Class teaching

Let's say we have a Grand Master of an ability (Magic theory is my motivation, but any will do)

She teaches a group of students, as is allowed by her teaching score.

In the class are a brand new apprentice, and a Maga 30 years out of gauntlet with MT 6 (say), all students MT are less than the teacher's MT, and so are eager to learn.

Does the class work?

Or do the students have to be within a certain range of abilities in order to group teach?

Am I trying to bring in too much detail, and does this line of thinking bring back Libri Quæstionum and all the attendant horrors?

Bob

Just don't forget the -3 to SQ for the gift for the student's reacting to the teacher's Gift, unless she can extend Parma to all the students. Their Gift doesn't affect her due to Parma. The consensus here on the forum is that the Gift doesn't stack, I have a different take. But the class should have a lot of backstabbing and no one should really trust teach other.

The only mention on Ability and Art scores in RAW is that it is limited to the teacher's score. I think, IRL, that a wide range is difficult to deal with, but I'm not sure it's something that would be "fun" for a game. I'd just have her deliver her SQ.

Maybe.
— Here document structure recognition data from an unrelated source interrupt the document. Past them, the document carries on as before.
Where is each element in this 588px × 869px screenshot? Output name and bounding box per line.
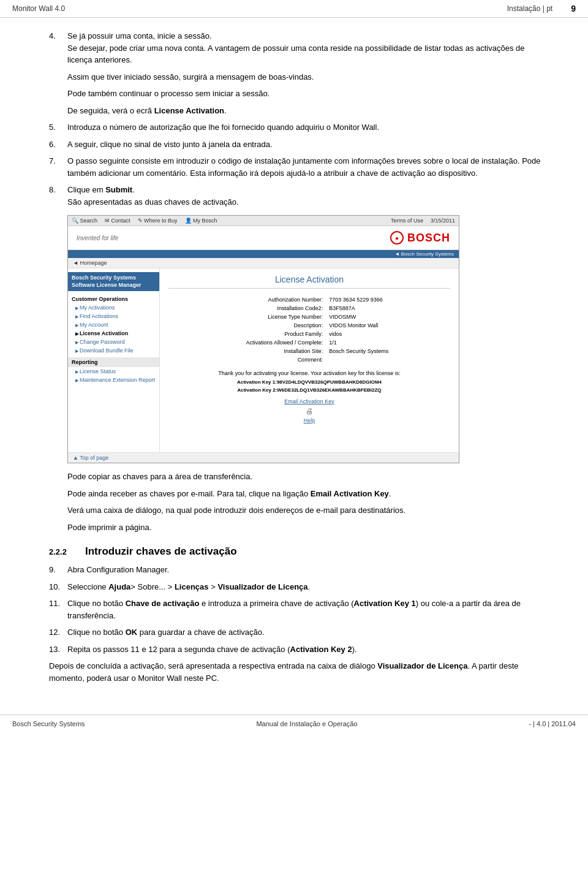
top-of-page-link[interactable]: ▲ Top of page	[73, 455, 108, 461]
license-type-label: License Type Number:	[170, 313, 325, 321]
install-site-label: Installation Site:	[170, 347, 325, 355]
step-10-number: 10.	[49, 581, 67, 593]
bosch-logo: ● BOSCH	[390, 231, 450, 245]
sidebar-customer-ops-title: Customer Operations	[68, 294, 159, 303]
auth-number-label: Authorization Number:	[170, 296, 325, 303]
nav-contact: ✉ Contact	[105, 218, 130, 224]
license-type-value: VIDOSMW	[326, 313, 449, 321]
para-2: Pode também continuar o processo sem ini…	[67, 88, 551, 100]
bosch-logo-text: BOSCH	[407, 232, 450, 245]
step-12-text: Clique no botão OK para guardar a chave …	[67, 626, 551, 639]
step-9: 9. Abra Configuration Manager.	[49, 564, 551, 576]
page-footer: Bosch Security Systems Manual de Instala…	[0, 715, 588, 732]
step-4: 4. Se já possuir uma conta, inicie a ses…	[49, 30, 551, 66]
step-11-text: Clique no botão Chave de activação e int…	[67, 598, 551, 621]
license-info-table: Authorization Number: 7703 3634 5229 936…	[168, 295, 450, 365]
step-5-number: 5.	[49, 121, 67, 134]
step-5: 5. Introduza o número de autorização que…	[49, 121, 551, 134]
description-label: Description:	[170, 322, 325, 329]
closing-paragraph: Depois de concluída a activação, será ap…	[49, 660, 551, 684]
install-site-value: Bosch Security Systems	[326, 347, 449, 355]
bosch-header: Invented for life ● BOSCH	[68, 226, 459, 250]
comment-value	[326, 356, 449, 363]
nav-my-bosch: 👤 My Bosch	[185, 218, 217, 224]
section-label: Instalação | pt	[507, 4, 553, 13]
footer-right: - | 4.0 | 2011.04	[529, 720, 576, 727]
breadcrumb-homepage: ◄ Homepage	[73, 260, 107, 266]
nav-breadcrumb: ◄ Homepage	[68, 258, 459, 268]
print-icon[interactable]: 🖨	[168, 407, 450, 416]
bosch-tagline-area: Invented for life	[77, 235, 118, 241]
nav-where-to-buy: ✎ Where to Buy	[138, 218, 178, 224]
step-7-number: 7.	[49, 155, 67, 179]
activations-value: 1/1	[326, 339, 449, 346]
description-value: VIDOS Monitor Wall	[326, 322, 449, 329]
step-13-text: Repita os passos 11 e 12 para a segunda …	[67, 643, 551, 656]
page-header: Monitor Wall 4.0 Instalação | pt 9	[0, 0, 588, 18]
section-222-heading: 2.2.2 Introduzir chaves de activação	[49, 545, 551, 558]
activation-key-2: Activation Key 2:W6DE32LDQ1VB326EKAWBBAH…	[237, 387, 381, 393]
step-8-number: 8.	[49, 184, 67, 208]
step-11: 11. Clique no botão Chave de activação e…	[49, 598, 551, 621]
activation-key-1: Activation Key 1:98V2D4LDQVVB326QPUWBBAH…	[237, 379, 382, 385]
activation-keys-section: Thank you for activating your license. Y…	[168, 370, 450, 395]
nav-search: 🔍 Search	[72, 218, 97, 224]
step-6-number: 6.	[49, 139, 67, 151]
browser-nav-links: 🔍 Search ✉ Contact ✎ Where to Buy 👤 My B…	[72, 218, 217, 224]
install-code-label: Installation Code2:	[170, 305, 325, 312]
step-8: 8. Clique em Submit. São apresentadas as…	[49, 184, 551, 208]
footer-center: Manual de Instalação e Operação	[256, 720, 357, 727]
bosch-tagline: Invented for life	[77, 235, 118, 241]
browser-toolbar-right: Terms of Use 3/15/2011	[391, 218, 455, 224]
step-4-number: 4.	[49, 30, 67, 66]
terms-of-use: Terms of Use	[391, 218, 423, 224]
step-7: 7. O passo seguinte consiste em introduz…	[49, 155, 551, 179]
step-13: 13. Repita os passos 11 e 12 para a segu…	[49, 643, 551, 656]
para-1: Assim que tiver iniciado sessão, surgirá…	[67, 71, 551, 83]
install-code-value: B3F5887A	[326, 305, 449, 312]
main-content: 4. Se já possuir uma conta, inicie a ses…	[0, 18, 588, 696]
auth-number-value: 7703 3634 5229 9366	[326, 296, 449, 303]
para-3: De seguida, verá o ecrã License Activati…	[67, 105, 551, 117]
step-8-text: Clique em Submit. São apresentadas as du…	[67, 184, 551, 208]
step-13-number: 13.	[49, 643, 67, 656]
product-family-value: vidos	[326, 330, 449, 338]
license-activation-title: License Activation	[168, 275, 450, 289]
step-9-number: 9.	[49, 564, 67, 576]
comment-label: Comment:	[170, 356, 325, 363]
step-4-text: Se já possuir uma conta, inicie a sessão…	[67, 30, 551, 66]
sidebar-license-status[interactable]: License Status	[68, 367, 159, 376]
bosch-security-label: ◄ Bosch Security Systems	[395, 251, 454, 257]
section-222-title: Introduzir chaves de activação	[85, 545, 237, 558]
sidebar-find-activations[interactable]: Find Activations	[68, 312, 159, 321]
step-9-text: Abra Configuration Manager.	[67, 564, 551, 576]
sidebar-my-account[interactable]: My Account	[68, 321, 159, 329]
sidebar-company-name: Bosch Security Systems Software License …	[68, 272, 159, 291]
step-10: 10. Seleccione Ajuda> Sobre... > Licença…	[49, 581, 551, 593]
sidebar-download-bundle[interactable]: Download Bundle File	[68, 346, 159, 355]
sidebar-maintenance-report[interactable]: Maintenance Extension Report	[68, 376, 159, 384]
website-layout: Bosch Security Systems Software License …	[68, 268, 459, 452]
browser-toolbar: 🔍 Search ✉ Contact ✎ Where to Buy 👤 My B…	[68, 216, 459, 226]
post-para-3: Verá uma caixa de diálogo, na qual pode …	[67, 504, 551, 517]
website-sidebar: Bosch Security Systems Software License …	[68, 268, 160, 452]
bosch-logo-icon: ●	[390, 231, 404, 245]
step-10-text: Seleccione Ajuda> Sobre... > Licenças > …	[67, 581, 551, 593]
post-para-4: Pode imprimir a página.	[67, 522, 551, 534]
email-activation-key-link[interactable]: Email Activation Key	[168, 398, 450, 404]
footer-left: Bosch Security Systems	[12, 720, 85, 727]
sidebar-change-password[interactable]: Change Password	[68, 338, 159, 346]
screenshot: 🔍 Search ✉ Contact ✎ Where to Buy 👤 My B…	[67, 215, 459, 463]
step-12: 12. Clique no botão OK para guardar a ch…	[49, 626, 551, 639]
step-12-number: 12.	[49, 626, 67, 639]
step-6: 6. A seguir, clique no sinal de visto ju…	[49, 139, 551, 151]
sidebar-my-activations[interactable]: My Activations	[68, 303, 159, 312]
help-link[interactable]: Help	[168, 417, 450, 423]
sidebar-reporting-title: Reporting	[68, 357, 159, 367]
activations-label: Activations Allowed / Complete:	[170, 339, 325, 346]
section-222-number: 2.2.2	[49, 547, 77, 556]
step-7-text: O passo seguinte consiste em introduzir …	[67, 155, 551, 179]
date-stamp: 3/15/2011	[431, 218, 455, 224]
step-6-text: A seguir, clique no sinal de visto junto…	[67, 139, 551, 151]
sidebar-license-activation[interactable]: License Activation	[68, 329, 159, 338]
I tend to think that teaching doesn't get enough attention and books (summae) are too valuable, having student's ability scores affect teacher's SQ only deepens that divide, IMO. For an apprentice PbP game, I radically changed how summae work, and discussed some of it here. I became bothered by the quantity of L15Q15 and L20Q10 summae I saw floating out in the aether. In most of the covenants I've setup with other players, tractatus are minimized at build time, because summae are fare too cheap.

The class works perfectly well by the RAW.
Yes, a great disparity of abilities might make teaching somewhat less effective, in theory. This is in part captured by the fact that teaching to more people is harder than teaching one-on-one (also, keep in mind that the senior students can in turn help pass on knowledge to the younger ones - in fact, in my experience a diverse class can often learn more quickly than a very homogeneous one when the limiting factor is the time the teacher can devote to it).

But just determining how much difference is too much is beyond the scope of the rules as written. A quick house rule we adopted was that, just like in trained groups fighting together, students must have scores within 5 of each other. It was almost never an active constraint.

cheers for replies, I was worried I had missed something somewhere.

Bob

Yeah, that's 4th ed you're thinking about. Options were a lot more complex back then. Ymmv whether "better" or no.